Si è sentito spesso parlare di: fallimento nel passato, incapacità di costruire un futuro e disorientamento nel presente, e ora sembra tutto reale. Questa nuova realtà che stiamo affrontando, sta attaccando soprattutto i ragazzi.
In che modo il lockdown ha modificato la vita dei ragazzi?
Il primo lockdown è già stato un colpo molto pesante e Pepita si è impegnata per cercare di non far sentire solo nessuno. Ha interagito con gli adolescenti, ha voluto dar voce a una generazione. I nostri educatori si sono impegnati inizialmente a dar loro uno spazio virtuale per poi (finalmente) arrivare a uno spazio fisico durante l’estate. Siamo riusciti a lavorare in oltre 100 campi estivi mostrando l’importanza della condivisione, del divertimento e dell’accoglienza.
Quale risposta educativa dare a una generazione di giovani?
Abbiamo visto davvero poco lavoro di progettazione per una ripresa che potesse garantire ai nostri ragazzi di poter vivere il loro tempo: tanto impegno sulla logistica, ma pochissimo impegno sulle sfide educative.
Ci chiediamo che cosa sia stato fatto davvero per questi ragazzi, la cui realtà è stata totalmente ribaltata da un giorno all’altro.
Oggi si vive aspettando il prossimo decreto, in attesa dell’ennesima manifestazione per proteste provocando un sostanziale disorientamento.
La DAD, oggi come oggi, sta avendo sempre più importanza all’interno della vita dei nostri ragazzi: si svegliano, restano a casa e accendono il computer. Nessun contatto, nessuna parola, nessun sorriso.

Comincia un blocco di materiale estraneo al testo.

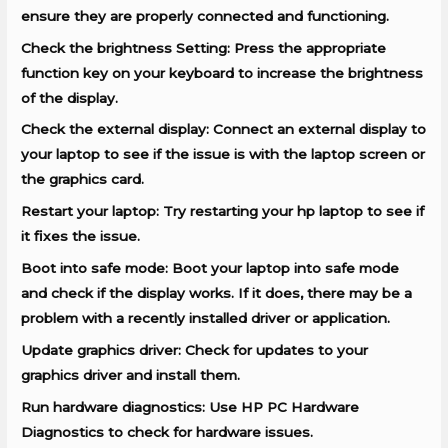
ensure they are properly connected and functioning.
Check the brightness Setting: Press the appropriate
function key on your keyboard to increase the brightness
of the display.
Check the external display: Connect an external display to
your laptop to see if the issue is with the laptop screen or
the graphics card.
Restart your laptop: Try restarting your hp laptop to see if
it fixes the issue.
Boot into safe mode: Boot your laptop into safe mode
and check if the display works. If it does, there may be a
problem with a recently installed driver or application.
Update graphics driver: Check for updates to your
graphics driver and install them.
Run hardware diagnostics: Use HP PC Hardware
Diagnostics to check for hardware issues.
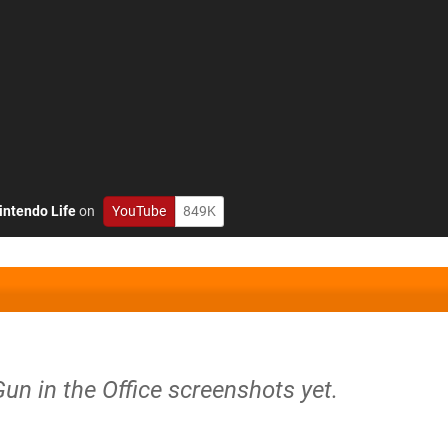
intendo Life
on
YouTube
849K
Gun in the Office screenshots yet.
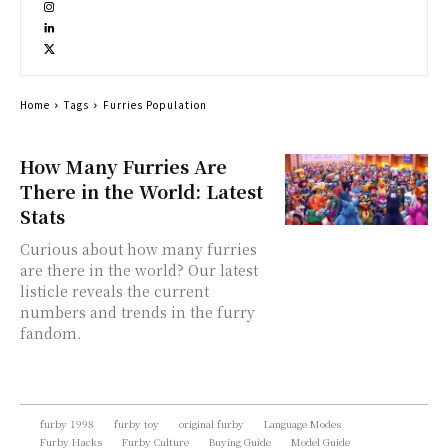
Home
Tags
Furries Population
How Many Furries Are
There in the World: Latest
Stats
Curious about how many furries
are there in the world? Our latest
listicle reveals the current
numbers and trends in the furry
fandom.
furby 1998
furby toy
original furby
Language Modes
Furby Hacks
Furby Culture
Buying Guide
Model Guide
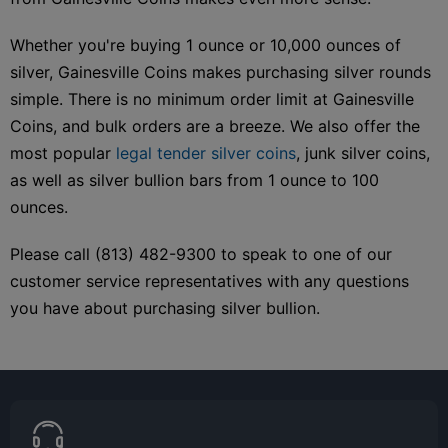
Whether you're buying 1 ounce or 10,000 ounces of
silver, Gainesville Coins makes purchasing silver rounds
simple. There is no minimum order limit at Gainesville
Coins, and bulk orders are a breeze. We also offer the
most popular
legal tender silver coins
, junk silver coins,
as well as silver bullion bars from 1 ounce to 100
ounces.
Please call (813) 482-9300 to speak to one of our
customer service representatives with any questions
you have about purchasing silver bullion.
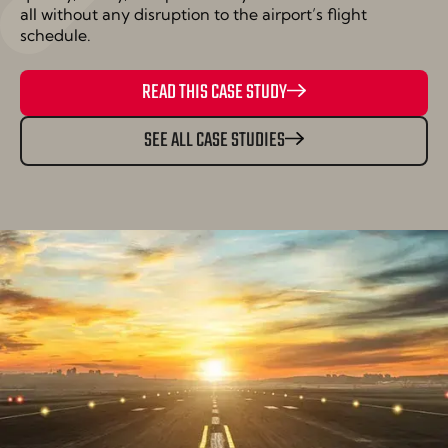
all without any disruption to the airport’s flight
schedule.
READ THIS CASE STUDY
SEE ALL CASE STUDIES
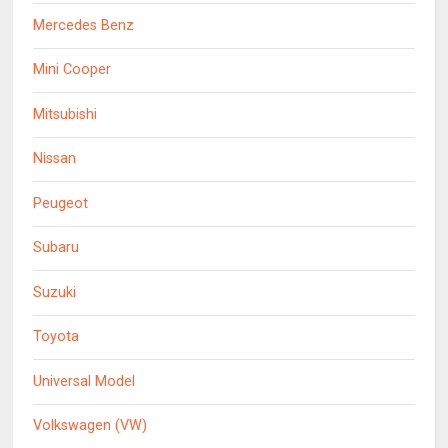
Mercedes Benz
Mini Cooper
Mitsubishi
Nissan
Peugeot
Subaru
Suzuki
Toyota
Universal Model
Volkswagen (VW)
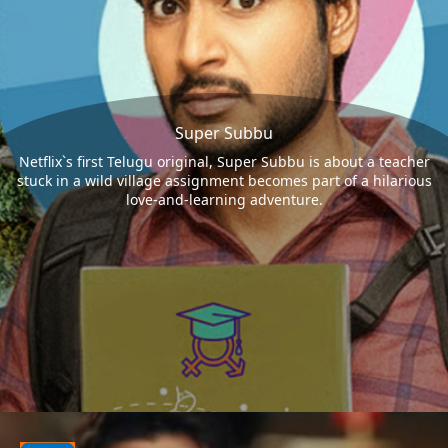
Super Subbu
Netflix`s first Telugu original, Super Subbu is about a teacher
stuck in a wild village assignment becomes part of a hilarious
love-and-learning adventure.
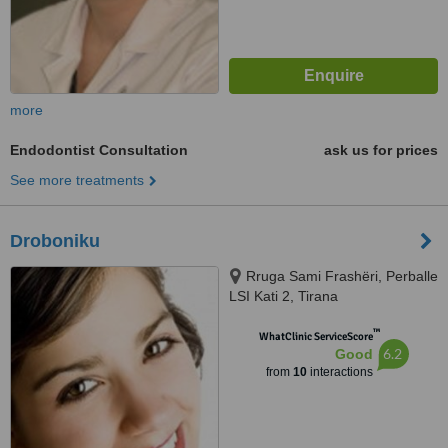
more
Endodontist Consultation
ask us for prices
See more treatments
Droboniku
Rruga Sami Frashëri, Perballe
LSI Kati 2, Tirana
™
WhatClinic ServiceScore
6.2
Good
from
10
interactions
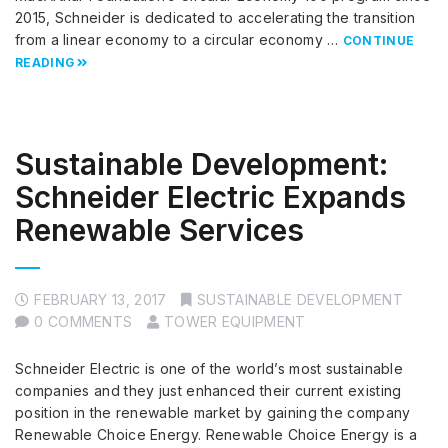
2015, Schneider is dedicated to accelerating the transition
from a linear economy to a circular economy …
CONTINUE
READING
Sustainable Development:
Schneider Electric Expands
Renewable Services
FEBRUARY 13, 2017
SUSTAINABLE DEVELOPMENT
0 COMMENTS
TOWER EQUIPMENT
Schneider Electric is one of the world’s most sustainable
companies and they just enhanced their current existing
position in the renewable market by gaining the company
Renewable Choice Energy. Renewable Choice Energy is a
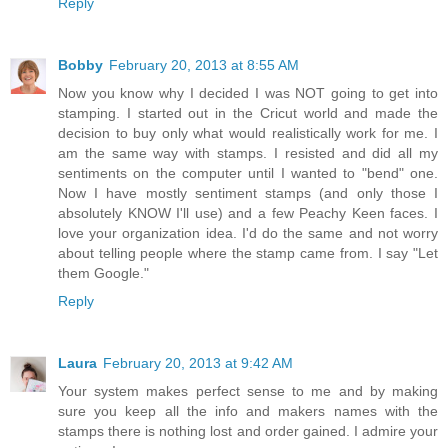
Reply
Bobby
February 20, 2013 at 8:55 AM
Now you know why I decided I was NOT going to get into
stamping. I started out in the Cricut world and made the
decision to buy only what would realistically work for me. I
am the same way with stamps. I resisted and did all my
sentiments on the computer until I wanted to "bend" one.
Now I have mostly sentiment stamps (and only those I
absolutely KNOW I'll use) and a few Peachy Keen faces. I
love your organization idea. I'd do the same and not worry
about telling people where the stamp came from. I say "Let
them Google."
Reply
Laura
February 20, 2013 at 9:42 AM
Your system makes perfect sense to me and by making
sure you keep all the info and makers names with the
stamps there is nothing lost and order gained. I admire your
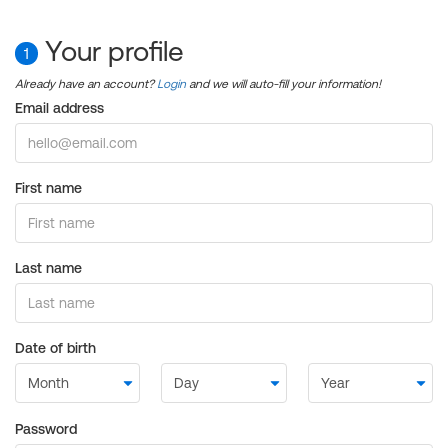
Your profile
1
Already have an account?
Login
and we will auto-fill your information!
Email address
First name
Last name
Date of birth
Password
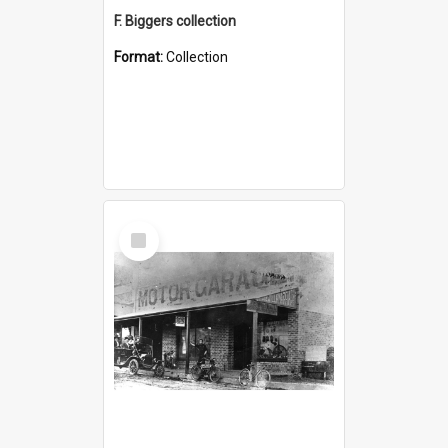
F. Biggers collection
Format:
Collection
Select
Item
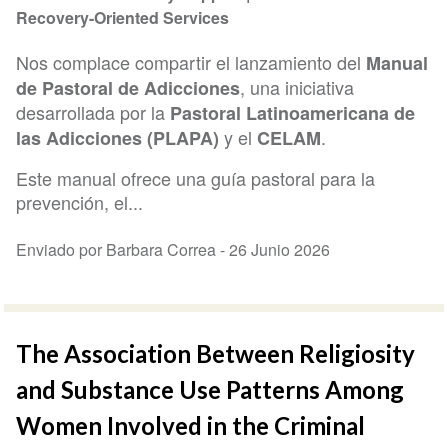
Recovery-Oriented Services
Nos complace compartir el lanzamiento del
Manual
, una iniciativa
de Pastoral de Adicciones
desarrollada por la
Pastoral Latinoamericana de
y el
.
las Adicciones (PLAPA)
CELAM
Este manual ofrece una guía pastoral para la
prevención, el...
Enviado por Barbara Correa -
26 Junio 2026
The Association Between Religiosity
and Substance Use Patterns Among
Women Involved in the Criminal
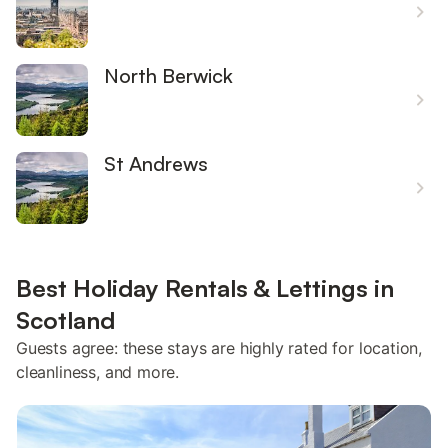
North Berwick
St Andrews
Best Holiday Rentals & Lettings in
Scotland
Guests agree: these stays are highly rated for location,
cleanliness, and more.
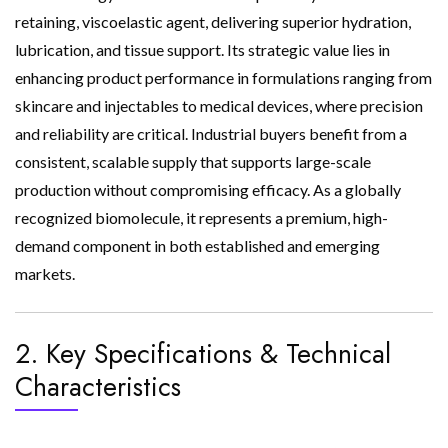
retaining, viscoelastic agent, delivering superior hydration,
lubrication, and tissue support. Its strategic value lies in
enhancing product performance in formulations ranging from
skincare and injectables to medical devices, where precision
and reliability are critical. Industrial buyers benefit from a
consistent, scalable supply that supports large-scale
production without compromising efficacy. As a globally
recognized biomolecule, it represents a premium, high-
demand component in both established and emerging
markets.
2. Key Specifications & Technical
Characteristics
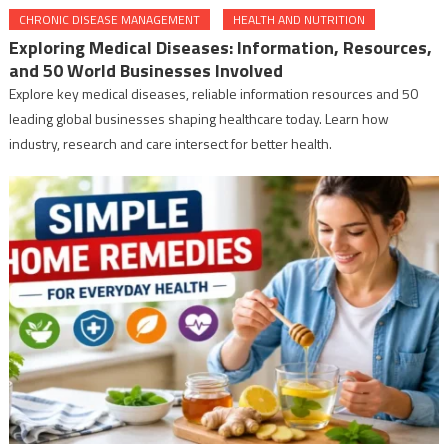
CHRONIC DISEASE MANAGEMENT
HEALTH AND NUTRITION
Exploring Medical Diseases: Information, Resources,
and 50 World Businesses Involved
Explore key medical diseases, reliable information resources and 50
leading global businesses shaping healthcare today. Learn how
industry, research and care intersect for better health.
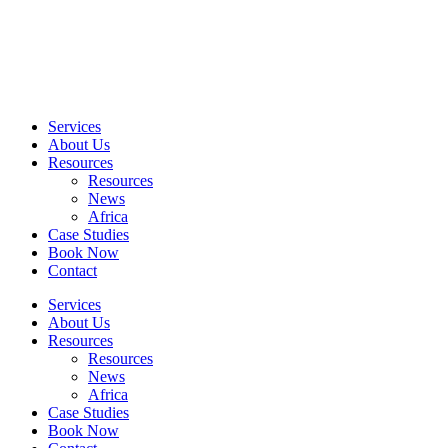
Skip
to
content
Services
About Us
Resources
Resources
News
Africa
Case Studies
Book Now
Contact
Services
About Us
Resources
Resources
News
Africa
Case Studies
Book Now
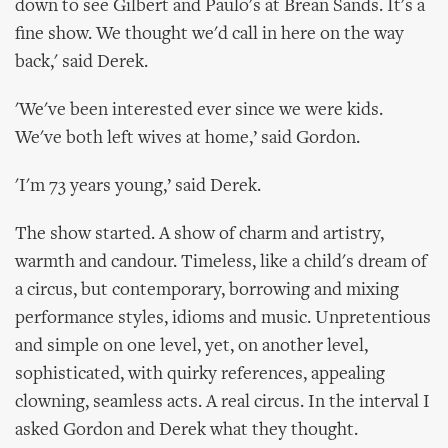
down to see Gilbert and Paulo's at Brean Sands. It's a
fine show. We thought we'd call in here on the way
back,' said Derek.
'We've been interested ever since we were kids.
We've both left wives at home,’ said Gordon.
'I'm 73 years young,’ said Derek.
The show started. A show of charm and artistry,
warmth and candour. Timeless, like a child's dream of
a circus, but contemporary, borrowing and mixing
performance styles, idioms and music. Unpretentious
and simple on one level, yet, on another level,
sophisticated, with quirky references, appealing
clowning, seamless acts. A real circus. In the interval I
asked Gordon and Derek what they thought.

Non esiste più l’intervallo, l’uscita da scuola tutti insieme: c’è solo una telecamera che li inquadra, che li scruta. L’unica speranza è che funzioni la connessione internet e non più la connessione con il compagno di banco.
Come possiamo essere un esempio per questi ragazzi se dopo mesi di agonia, siamo tornati a fallire e a far chiudere di nuovo gran parte delle imprese?
Sono stati costretti a diventare adulti troppo in fretta, ad affrontare un mondo digitale con troppe restrizioni per essere dei semplici bambini e/o adolescenti.
Pepita vuole lasciare un segno, vuol dare a questi ragazzi e agli insegnanti una “via d’uscita”, un aiuto: sostenere l’attività dei centri educativi (oratori, centri di aggregazione) favorendo, nel rispetto delle indicazioni sanitarie, l’incontro e la condivisione di spazi con la presenza di educatori preparati.In secondo luogo vuol prevedere l’impiego di équipes multidisciplinari (psicologi, educatori professionali) di prossimità territoriale per il supporto e il sostegno ai ragazzi in difficoltà.